Rezension

Poetischer Höhenflug

Wolgakinder - Gusel Jachina

Wolgakinder
von Gusel Jachina

Bewertet mit 3 Sternen

Oh, wie schön war „Suleika“, was habe ich mich auf dieses Buch gefreut, das leider im Verlauf vom potenziellen Highlight zum Flopp des Jahres mutierte. Damit habe ich nicht gerechnet. 

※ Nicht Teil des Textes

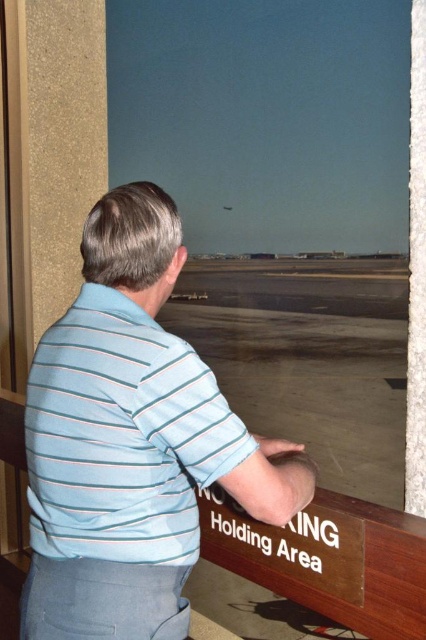 You are an airport security officer inspecting the scene. You notice the light blue striped polo shirt at center and the smooth concrete tarmac at center. Which object is shorter in height?

The light blue striped polo shirt at center is not as tall as the smooth concrete tarmac at center, so the light blue striped polo shirt at center is shorter in height.

You are an airport security officer checking the dimensions of clothing items. You see a light blue striped shirt at center and a smooth concrete tarmac at center. Which item is narrower?

The light blue striped shirt at center is narrower than the smooth concrete tarmac at center.

You are a drone operator who needs to fly a drone to a specific point in the scene. The point you need to reach is point (224, 467). Given that the drone can only travel 35 inches, will it be able to reach the point?

The distance between point (224, 467) and the camera is 37.20 inches, which is beyond the drone operator can travel with a 35 inches limit. The drone will not be able to reach the point. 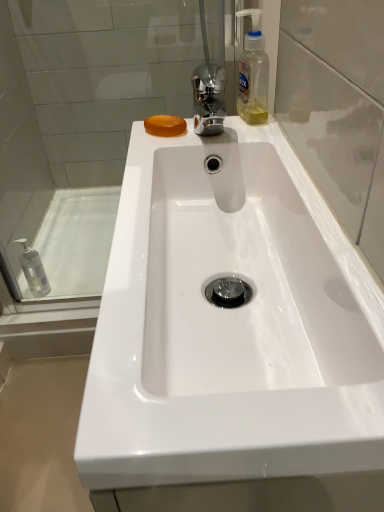 At what (x,y) coordinates should I click in order to perform the action: click on vacant space in between clear plastic bottle at upper right and transparent glass door at upper right. Please return your answer as a coordinate pair (x, y). The height and width of the screenshot is (512, 384). Looking at the image, I should click on (285, 164). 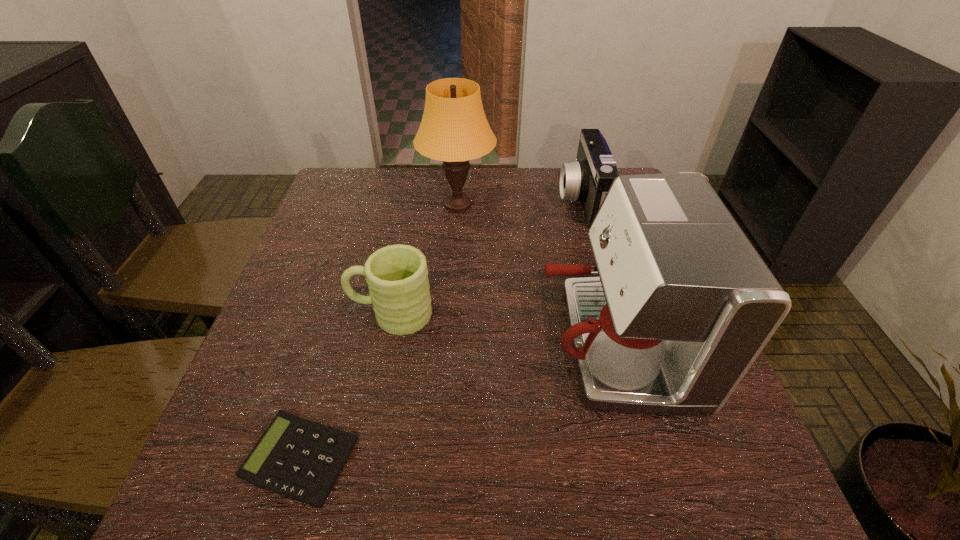 The width and height of the screenshot is (960, 540). I want to click on lampshade, so click(454, 129).

Locate an element on the screen. The width and height of the screenshot is (960, 540). coffee maker is located at coordinates (684, 304).

The width and height of the screenshot is (960, 540). I want to click on camcorder, so click(588, 179).

In order to click on mug in this screenshot , I will do `click(397, 275)`.

You are a GUI agent. You are given a task and a screenshot of the screen. Output one action in this format:
    pyautogui.click(x=<x>, y=<y>)
    Task: Click on the shortest object
    This screenshot has width=960, height=540.
    Given the screenshot: What is the action you would take?
    pyautogui.click(x=298, y=458)

Locate an element on the screen. This screenshot has width=960, height=540. free space located on the front of the lampshade is located at coordinates (451, 308).

The height and width of the screenshot is (540, 960). What are the coordinates of `vacant space located 0.360m on the front of the coffee maker near the spout` in the screenshot? It's located at (361, 342).

Where is `free space located on the front of the coffee maker near the spout`? This screenshot has height=540, width=960. free space located on the front of the coffee maker near the spout is located at coordinates (486, 342).

This screenshot has width=960, height=540. Identify the location of vacant space positioned 0.320m on the front of the coffee maker near the spout. (381, 342).

Where is `vacant space located on the lens of the camcorder`? This screenshot has height=540, width=960. vacant space located on the lens of the camcorder is located at coordinates (432, 201).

Gusel Jachina schreibt wundervoll, einfühlsam, lebendig, voller sprechender, origineller Bilder. Das tut sie auch jetzt, deshalb verzeiht man ihr lange, dass das, was sie erzählt, wirklich seltsam ist. 
Ich habe ein Buch über Wolgadeutsche erwartet und wohl auch bekommen, nur in sehr unerwarteter Verpackung. Eigentlich beobachtet man hier das Leben des Dorflehrers Bach, eines hoch sensiblen Schöngeists, der sich allmählich in reelle Verrücktheit hineinsteigert, plastisch und nachvollziehbar, soweit man Verrücktheit nachvollziehen kann. 

Durch seine Augen verfolgt man das Schicksal eines Dorfes von Wolgadeutschen, die ein sehr eigenes Volk im sowjetrussischen Gefüge sind und sich mit den sozialistischen Reformen sehr schwer tun. Das ist in der Theorie eine hübsche Idee, wäre Bachs Blick auf die Welt nicht gar so verstiegen, sein Empfinden nicht gar so egozentrisch. 
Zwischendurch beobachtet man gelegentlich Stalin als dessen Gegenpol, einen größenwahnsinnigen Diktator, der Menschen nur noch als Massen wahrnimmt und sie willkürlich regelt, leitet und verschiebt. 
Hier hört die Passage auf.